In addition, PFOS is accumulating in the Arctic. The Alaska Community Action on Toxics (ACAT) reported that “A study on the presence of PFOS in the livers of arctic animals revealed elevated PFOS levels in almost all species studied.” Furthermore, it reported that “In a recent study of foods consumed by a Canadian Inuit population, traditional foods were more widely contaminated and contained higher concentrations of PFCs [PFAS] than nontraditional foods.
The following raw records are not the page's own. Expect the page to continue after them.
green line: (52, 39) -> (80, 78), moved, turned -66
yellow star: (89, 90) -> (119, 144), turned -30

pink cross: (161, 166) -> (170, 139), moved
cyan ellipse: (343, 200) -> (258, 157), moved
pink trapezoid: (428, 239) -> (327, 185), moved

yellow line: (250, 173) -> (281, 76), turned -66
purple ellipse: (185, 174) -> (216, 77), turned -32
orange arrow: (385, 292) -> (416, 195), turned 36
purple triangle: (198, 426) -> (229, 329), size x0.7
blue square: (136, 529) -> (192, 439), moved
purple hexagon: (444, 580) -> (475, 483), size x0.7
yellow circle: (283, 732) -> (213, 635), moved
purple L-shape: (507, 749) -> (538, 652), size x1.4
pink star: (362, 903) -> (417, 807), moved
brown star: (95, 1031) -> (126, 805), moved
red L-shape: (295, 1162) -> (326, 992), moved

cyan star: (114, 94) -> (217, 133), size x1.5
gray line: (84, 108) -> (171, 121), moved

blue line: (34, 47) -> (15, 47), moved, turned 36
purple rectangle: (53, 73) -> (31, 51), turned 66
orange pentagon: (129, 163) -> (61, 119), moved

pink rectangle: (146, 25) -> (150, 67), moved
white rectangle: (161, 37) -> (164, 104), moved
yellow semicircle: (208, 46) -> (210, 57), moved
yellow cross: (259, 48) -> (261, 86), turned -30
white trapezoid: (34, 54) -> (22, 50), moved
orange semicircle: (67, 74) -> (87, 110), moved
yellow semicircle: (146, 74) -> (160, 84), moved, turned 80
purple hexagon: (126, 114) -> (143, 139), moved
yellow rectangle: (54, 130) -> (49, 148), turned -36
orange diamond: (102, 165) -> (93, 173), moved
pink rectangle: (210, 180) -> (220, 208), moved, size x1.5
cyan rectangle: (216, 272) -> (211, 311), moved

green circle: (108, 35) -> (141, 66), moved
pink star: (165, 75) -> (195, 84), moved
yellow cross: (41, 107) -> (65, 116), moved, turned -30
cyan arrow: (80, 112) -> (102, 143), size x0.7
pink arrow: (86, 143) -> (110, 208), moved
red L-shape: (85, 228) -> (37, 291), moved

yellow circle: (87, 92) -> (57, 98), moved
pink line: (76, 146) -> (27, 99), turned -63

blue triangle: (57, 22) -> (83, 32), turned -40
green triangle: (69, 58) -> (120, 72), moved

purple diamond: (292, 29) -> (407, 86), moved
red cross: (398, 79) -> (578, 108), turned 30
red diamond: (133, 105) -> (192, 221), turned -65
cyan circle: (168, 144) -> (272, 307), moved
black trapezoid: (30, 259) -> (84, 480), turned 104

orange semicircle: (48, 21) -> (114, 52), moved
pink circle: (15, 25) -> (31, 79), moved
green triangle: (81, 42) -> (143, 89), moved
Caribou had the highest concentrations of perfluorinated compounds (PFCs), including PFOS.” (A Report for the Delegates of the 4th Conference of the Parties Stockholm Convention on Persistent Organic Pollutants, see https://www.akaction.org/wp-content/uploads/2013/03/POPs_in_the_Arctic_ACAT_May_2009.pdf). At the request of the Yupik people of St. Lawrence Island, the ACAT is conducting a study to determine the safety of the traditional foods they eat for subsistence.
Workplace exposures seems to be poorly studied and there are no standards for occupational exposure for PFAS. Workers at paper mills and wastewater treatment plants where PFAS have been documented in indoor air, as well as developers and industrial users of PFAS, do not have specific occupational standards.
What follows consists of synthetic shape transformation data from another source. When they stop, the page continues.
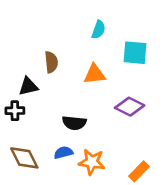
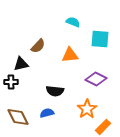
cyan semicircle: (99, 30) -> (73, 22), turned -88
brown semicircle: (51, 62) -> (38, 46), turned 49
orange star: (92, 162) -> (87, 109), moved, turned 30

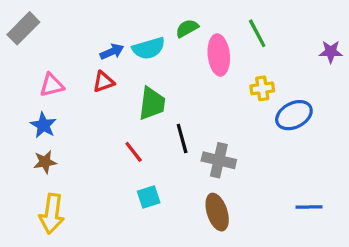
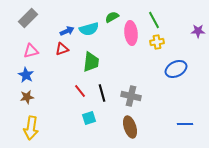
gray rectangle: (23, 28) -> (28, 18), moved
yellow cross: (262, 88) -> (157, 42), moved
black line: (182, 139) -> (102, 93), moved

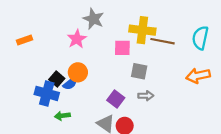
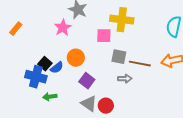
orange rectangle: (24, 40) -> (16, 29), turned -32
brown line: (162, 41) -> (140, 64), moved
orange circle: (78, 72) -> (76, 58), moved
purple square: (116, 99) -> (87, 81), moved

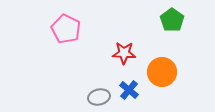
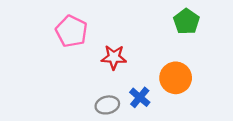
red star: (124, 53) -> (114, 57), moved

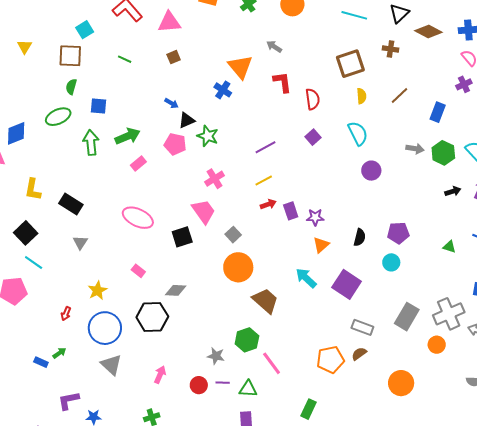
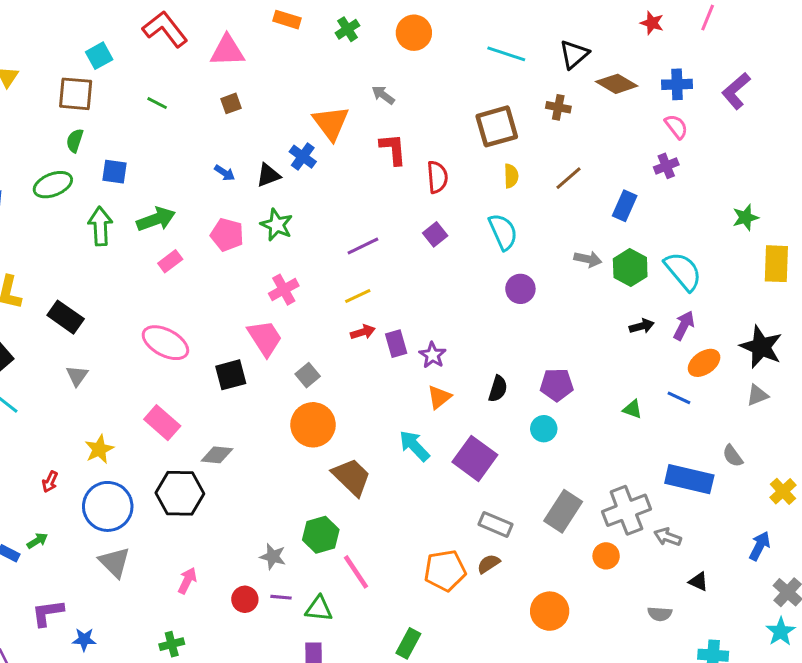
black triangle: (187, 120) -> (268, 175), moved
purple star: (315, 217) -> (433, 355), turned 30
pink rectangle: (138, 271) -> (162, 423), size x1.6

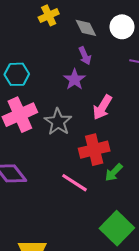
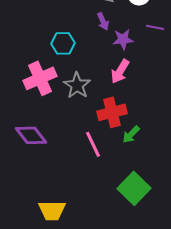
cyan hexagon: (17, 74) -> (63, 43), moved
purple star: (75, 79) -> (123, 39), moved, turned 30
pink line: (75, 183) -> (93, 144), turned 32

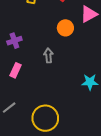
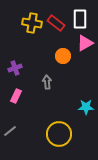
yellow circle: (45, 118) -> (59, 134), moved

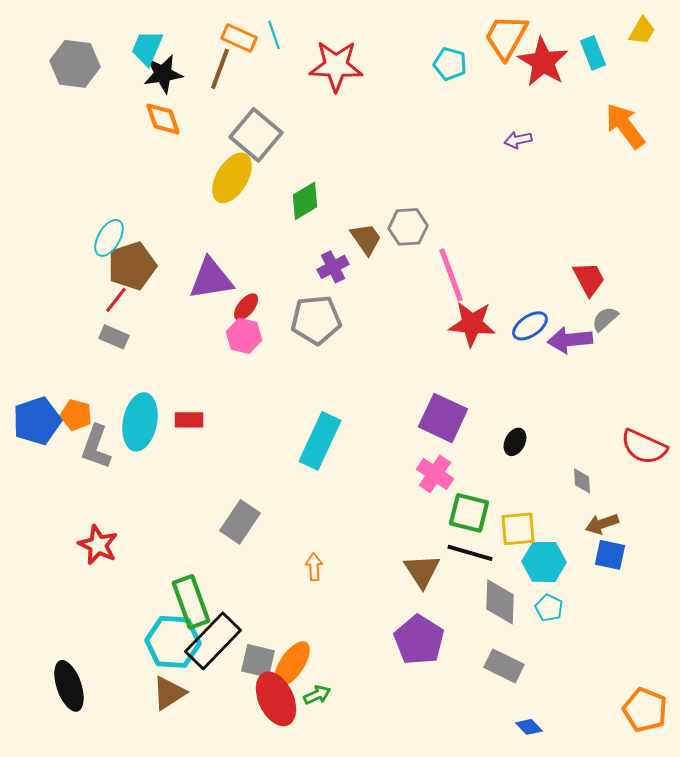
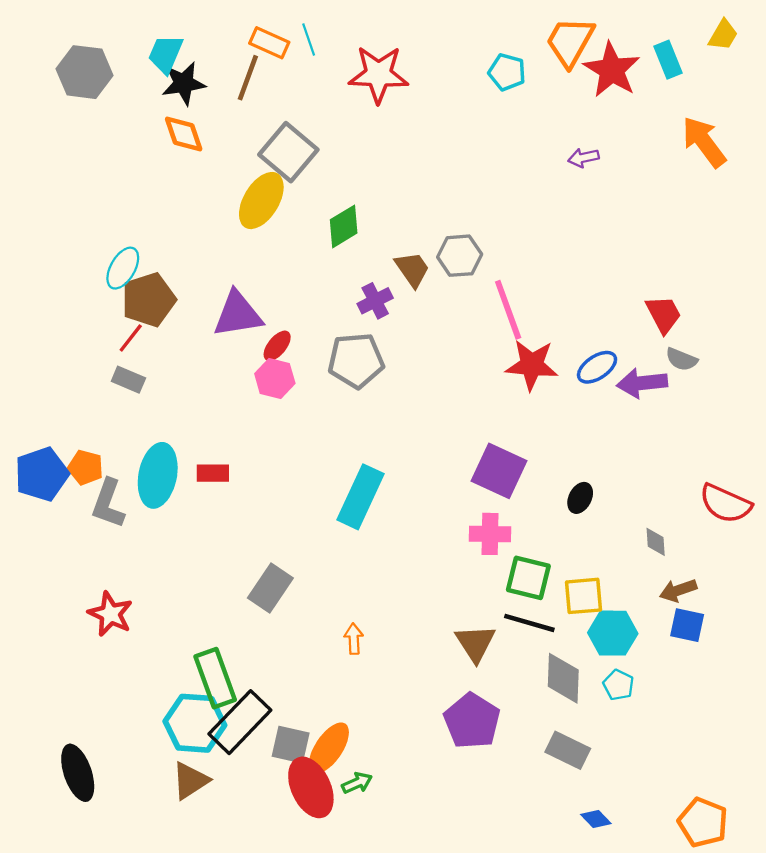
gray semicircle: (605, 319) -> (682, 359), turned -116
pink cross: (435, 474) -> (490, 534), turned -33
orange pentagon: (645, 710) -> (703, 822), moved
There is wide concern that ecological receptors have been or will be harmed by releases of PFAS to the environment (Section 7.2). Currently, there are no federal risk-based ecological guidelines or thresholds for environmental media. Ecotoxicity studies are generally limited to a relatively small number of PFAS compounds (typically PFOA and PFOS). It is important to expand studies in this field to evaluate additional PFAS, including short-chain precursor compounds as well as “next-generation” substitute compounds. Several states have established some criteria that are intended to protect aquatic organisms in their respective surface waters. Section 8.2.3 includes more information about state regulation of PFAS. In addition, the ITRC also maintains updated tables of PFAS water values, and PFAS soil values from state, federal, and some international countries posted as an Excel file https://pfas-1.itrcweb.org/fact-sheets/.
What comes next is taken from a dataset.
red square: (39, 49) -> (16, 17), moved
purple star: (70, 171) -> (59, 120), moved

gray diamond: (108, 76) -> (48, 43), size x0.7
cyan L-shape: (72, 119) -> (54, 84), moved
Many stakeholders are concerned that most individuals and communities do not have any testing for PFAS. America’s Water Infrastructure Act of 2018 requires drinking water systems serving more than 3,300 people to test for unregulated contaminants pursuant to USEPA’s Unregulated Contaminants Monitoring Rule (UCMR). However, sampling for UCMR4 (USEPA 2016f), which occurred between 2018-2020 did not include any PFAS compounds in its analyte list. Many stakeholders are concerned that an opportunity to better understand the magnitude of PFAS contamination on public water systems (PWSs) will not be taken. Prior to this new law, only drinking water systems that served more than 10,000 people were required to monitor for unregulated contaminants. Contaminants covered by the UCMR include PFOA, PFOS, 1,2,3-TCP, hexavalent chromium, and 1,4-dioxane. Additionally, smaller PWSs and private wells were not included in the third round of USEPA’s required monitoring (Unregulated Contaminant Monitoring Rule, UCMR3). The new testing requirement, which goes into effect in 2021, is expected to add more than 5,000 drinking water systems to the list of systems that are required to test for these unregulated contaminants. However, the UCMR4 does not cover PFAS (https://environblog.jenner.com/corporate_environmental_l/2018/10/new-law-requires-widespread-testing-for-unregulated-contaminants.html). UCMR5 is going to test for some PFAS chemicals.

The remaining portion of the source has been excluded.